Apa hubungannya tentang peristiwa dibunuhnya Yohanes Pembaptis dengan keteguhan iman? Yohanes Pembaptis mengajarkan secara tidak langsung pada kita semua bahwa dia adalah teladan yang mempertahankan apa yang menjadi landasan hidupnya, yaitu imannya terhadap Kristus, sampai mati terbunuh. Banyak dari pada kita semua yang dihadapkan dengan situasi yang sama seperti Yohanes Pembaptis dan Raja Herodes. Ketika kita melihat orang yang mungkin bersalah atau melanggar, banyak daripada kita yang memilih untuk diam dan tidak menegur daripada mencari perkara. Terlebih lagi kita pun “ikut-ikutan” untuk berbuat demikian, dengan anggapan bahwa semua orang juga melakukan. Berbeda dengan Yohanes Pembaptis yang justru tetap teguh dengan apa yang diimaninya dan menegur mereka yang bersalah.

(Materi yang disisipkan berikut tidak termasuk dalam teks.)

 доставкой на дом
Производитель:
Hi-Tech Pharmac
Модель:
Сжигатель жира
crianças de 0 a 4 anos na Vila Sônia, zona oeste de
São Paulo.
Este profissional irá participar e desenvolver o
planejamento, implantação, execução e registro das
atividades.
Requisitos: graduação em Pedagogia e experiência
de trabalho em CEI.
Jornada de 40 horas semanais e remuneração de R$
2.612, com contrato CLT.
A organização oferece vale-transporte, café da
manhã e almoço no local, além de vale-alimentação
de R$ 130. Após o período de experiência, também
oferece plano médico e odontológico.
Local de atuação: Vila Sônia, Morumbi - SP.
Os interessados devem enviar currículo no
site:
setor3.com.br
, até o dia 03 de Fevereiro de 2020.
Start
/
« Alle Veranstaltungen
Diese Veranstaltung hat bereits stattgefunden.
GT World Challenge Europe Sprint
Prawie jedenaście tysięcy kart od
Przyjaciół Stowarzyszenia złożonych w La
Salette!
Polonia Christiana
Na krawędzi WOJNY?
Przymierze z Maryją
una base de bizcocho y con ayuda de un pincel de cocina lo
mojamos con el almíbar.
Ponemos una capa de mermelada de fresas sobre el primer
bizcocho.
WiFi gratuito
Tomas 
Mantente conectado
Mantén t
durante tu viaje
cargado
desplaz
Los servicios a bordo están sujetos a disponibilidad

Dalam mempertahankan iman pun atau memiliki iman yang teguh, kita sering kali juga digoda oleh kedagingan kita seperti yang terjadi pada diri Raja Herodes. Raja Herodes memang geram atau tersinggung dengan Yohanes Pembaptis namun tidak ada niatan untuk membunuh. Karena Raja Herodes tidak memiliki iman yang teguh, ia pun jatuh dalam kedagingan ketika digoda untuk memberikan kepala Yohanes Pembaptis sebagai hadiah. Banyak dari kita yang jatuh atau kurang memiliki iman yang teguh karena teralu sering menuruti kedagingan ataupun ingin selalu tinggal dalam zona nyaman kita.

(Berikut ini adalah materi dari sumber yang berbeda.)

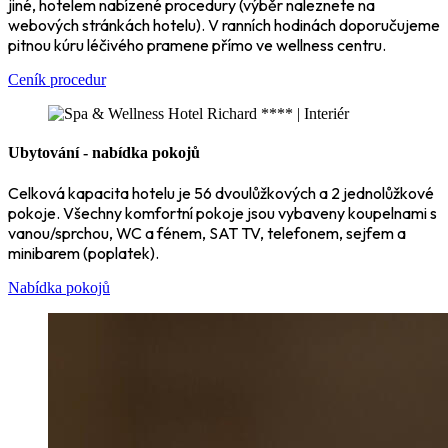
jiné, hotelem nabízené procedury (výběr naleznete na
webových stránkách hotelu). V ranních hodinách doporučujeme
pitnou kúru léčivého pramene přímo ve wellness centru.
Ceník procedur
Ubytování - nabídka pokojů
Celková kapacita hotelu je 56 dvoulůžkových a 2 jednolůžkové
pokoje. Všechny komfortní pokoje jsou vybaveny koupelnami s
vanou/sprchou, WC a fénem, SAT TV, telefonem, sejfem a
minibarem (poplatek).
Nabídka pokojů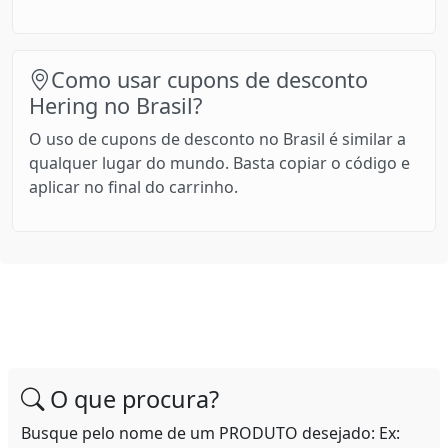
Como usar cupons de desconto
Hering no Brasil?
O uso de cupons de desconto no Brasil é similar a
qualquer lugar do mundo. Basta copiar o código e
aplicar no final do carrinho.
O que procura?
Busque pelo nome de um PRODUTO desejado: Ex: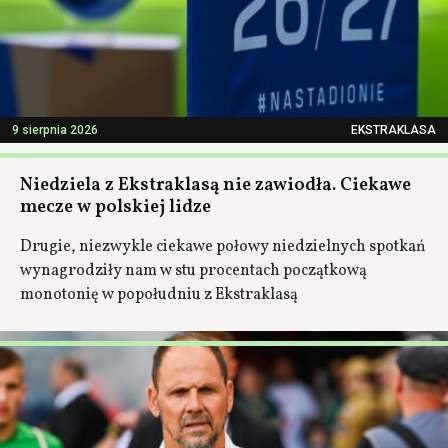
9 sierpnia 2026
EKSTRAKLASA
Niedziela z Ekstraklasą nie zawiodła. Ciekawe
mecze w polskiej lidze
Drugie, niezwykle ciekawe połowy niedzielnych spotkań
wynagrodziły nam w stu procentach początkową
monotonię w popołudniu z Ekstraklasą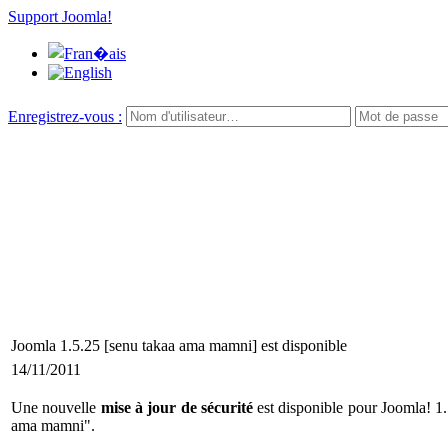
Support Joomla!
Enregistrez-vous :
Joomla 1.5.25 [senu takaa ama mamni] est disponible
14/11/2011
Une nouvelle
mise à jour de sécurité
est disponible pour Joomla! 1.5
ama mamni".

Mari melalui bacaan dan renungan hari ini kita memperteguh iman kita dengan meneladani apa yang sudah dihidupi oleh Yohanes Pembaptis dan Yesus sendiri. Kita dapat mencontoh bagaimana mereka selalu memperteguh iman mereka akan Bapa yang di surga dengan cara mempererat relasi mereka kepada Bapa. Semoga hari demi hari iman kita boleh semakin teguh di dalam Tuhan. Amin.